● **TASK MATERIAL**
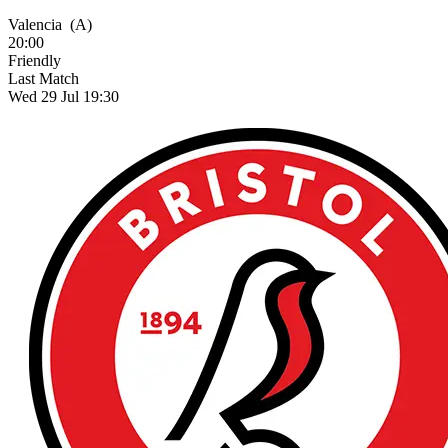
Valencia
(A)
20:00
Friendly
Last Match
Wed 29 Jul 19:30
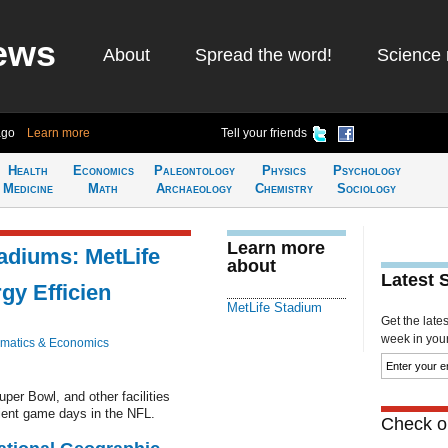
ews
About
Spread the word!
Science 
ago
Learn more
Tell your friends
Health
Economics
Paleontology
Physics
Psychology
Medicine
Math
Archaeology
Chemistry
Sociology
Learn more
adiums: MetLife
about
Latest 
gy Efficien
MetLife Stadium
Get the late
week in your 
matics & Economics
uper Bowl, and other facilities
cient game days in the NFL.
Check ou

● **YOUR OBJECTIVE**
The response must consist solely of the lines from the one with "Tell your friends" through the end of the listing above, copied exactly; please include the first and the last.

● **PROBLEM SOLUTION**
Tell your friends
Health
Economics
Paleontology
Physics
Psychology
Medicine
Math
Archaeology
Chemistry
Sociology
Learn more
adiums: MetLife
about
Latest 
gy Efficien
MetLife Stadium
Get the late
week in your 
matics & Economics
uper Bowl, and other facilities
cient game days in the NFL.
Check ou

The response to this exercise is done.